- _Exercise_: All pictures must be dropped, while the entries are given again word for word.

- _Supplied material_:
--- START ---

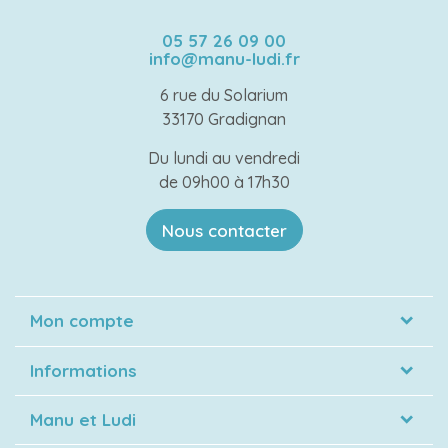
05 57 26 09 00
info@manu-ludi.fr
6 rue du Solarium
33170 Gradignan
Du lundi au vendredi
de 09h00 à 17h30
Nous contacter
Mon compte
Informations
Manu et Ludi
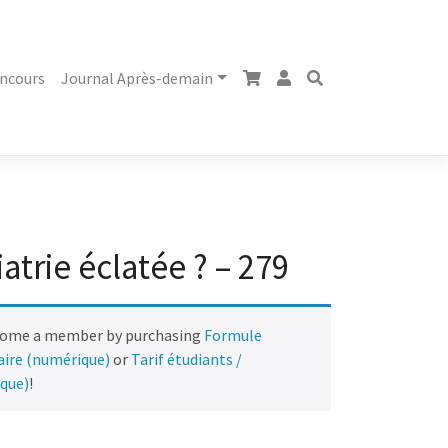
ncours
Journal Après-demain
trie éclatée ? – 279
come a member by purchasing
Formule
naire (numérique)
or
Tarif étudiants /
ique)
!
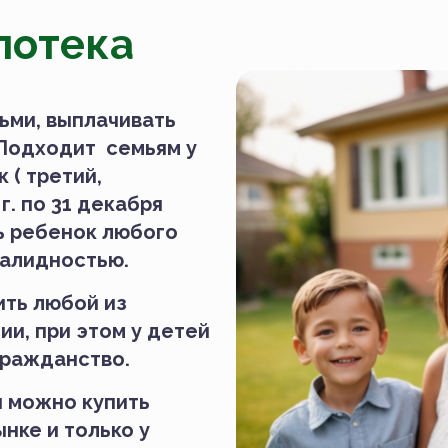
потека
ьми, выплачивать
 Подходит семьям у
 ( третий,
 г. по 31 декабря
ть ребенок любого
валидностью.
ть любой из
и, при этом у детей
гражданство.
 можно купить
нке и только у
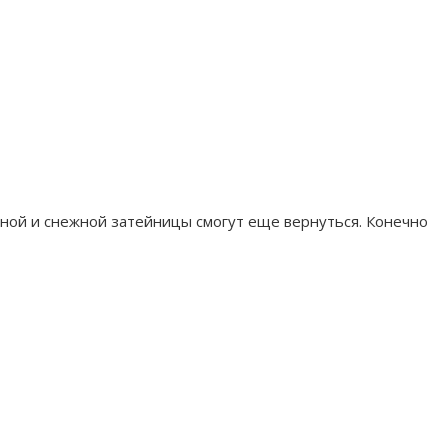
зной и снежной затейницы смогут еще вернуться. Конечно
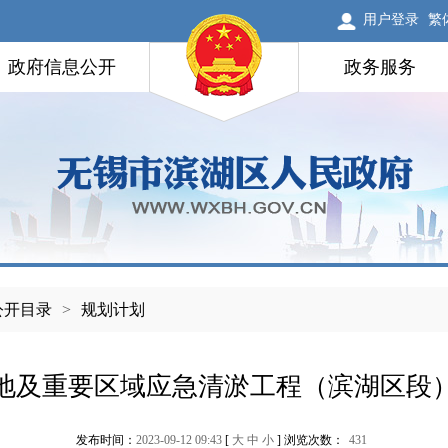
用户登录
繁
政府信息公开
政务服务
公开目录
>
规划计划
地及重要区域应急清淤工程（滨湖区段
发布时间：
2023-09-12 09:43
[
大
中
小
] 浏览次数：
431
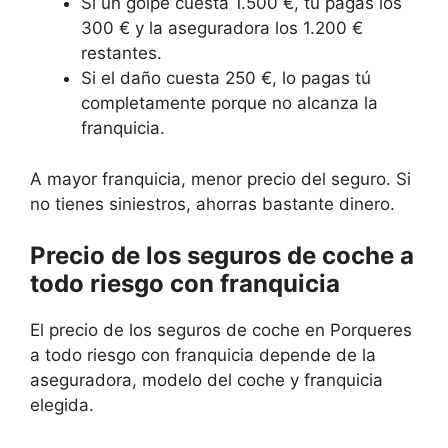
Si un golpe cuesta 1.500 €, tú pagas los
300 € y la aseguradora los 1.200 €
restantes.
Si el daño cuesta 250 €, lo pagas tú
completamente porque no alcanza la
franquicia.
A mayor franquicia, menor precio del seguro. Si
no tienes siniestros, ahorras bastante dinero.
Precio de los seguros de coche a
todo riesgo con franquicia
El precio de los seguros de coche en Porqueres
a todo riesgo con franquicia depende de la
aseguradora, modelo del coche y franquicia
elegida.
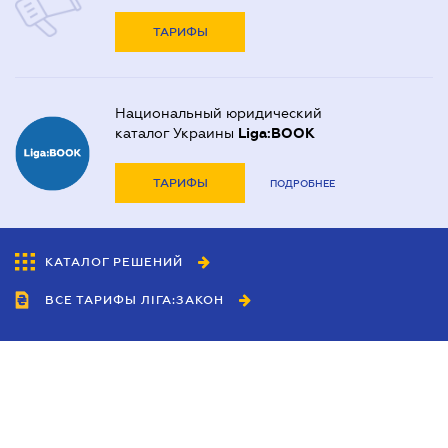
ТАРИФЫ
Национальный юридический
каталог Украины
Liga:BOOK
ТАРИФЫ
ПОДРОБНЕЕ
КАТАЛОГ РЕШЕНИЙ
ВСЕ ТАРИФЫ ЛІГА:ЗАКОН
Сотрудничество
Агенты
Дилеры
Политика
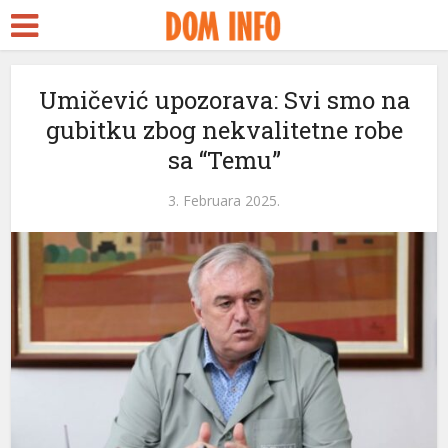
Umičević upozorava: Svi smo na
gubitku zbog nekvalitetne robe
sa “Temu”
3. Februara 2025.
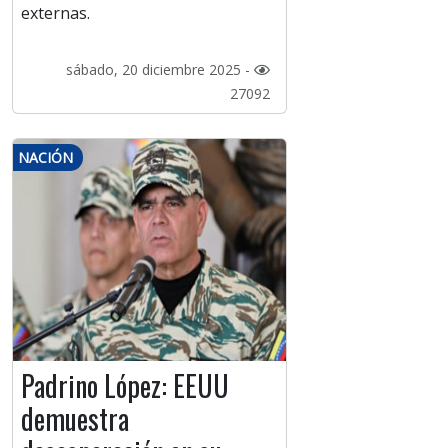
externas.
sábado, 20 diciembre 2025 -
27092
NACIÓN
Padrino López: EEUU
demuestra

--- END ---

- _Task answer_:
05 57 26 09 00
info@manu-ludi.fr
6 rue du Solarium
33170 Gradignan
Du lundi au vendredi
de 09h00 à 17h30
Nous contacter
Mon compte
Informations
Manu et Ludi
ncours
Journal Après-demain
trie éclatée ? – 279
come a member by purchasing
Formule
naire (numérique)
or
Tarif étudiants /
ique)
!
потека
ьми, выплачивать
 Подходит семьям у
 ( третий,
 г. по 31 декабря
ть ребенок любого
валидностью.
ть любой из
и, при этом у детей
гражданство.
 можно купить
нке и только у
зной и снежной затейницы смогут еще вернуться. Конечно
用户登录
繁
政府信息公开
政务服务
公开目录
>
规划计划
地及重要区域应急清淤工程（滨湖区段
发布时间：
2023-09-12 09:43
[
大
中
小
] 浏览次数：
431
Si un golpe cuesta 1.500 €, tú pagas los
300 € y la aseguradora los 1.200 €
restantes.
Si el daño cuesta 250 €, lo pagas tú
completamente porque no alcanza la
franquicia.
A mayor franquicia, menor precio del seguro. Si
no tienes siniestros, ahorras bastante dinero.
Precio de los seguros de coche a
todo riesgo con franquicia
El precio de los seguros de coche en Porqueres
a todo riesgo con franquicia depende de la
aseguradora, modelo del coche y franquicia
elegida.
ТАРИФЫ
Национальный юридический
каталог Украины
Liga:BOOK
ТАРИФЫ
ПОДРОБНЕЕ
КАТАЛОГ РЕШЕНИЙ
ВСЕ ТАРИФЫ ЛІГА:ЗАКОН
Сотрудничество
Агенты
Дилеры
Политика
Umičević upozorava: Svi smo na
gubitku zbog nekvalitetne robe
sa “Temu”
3. Februara 2025.
externas.
sábado, 20 diciembre 2025 -
27092
NACIÓN
Padrino López: EEUU
demuestra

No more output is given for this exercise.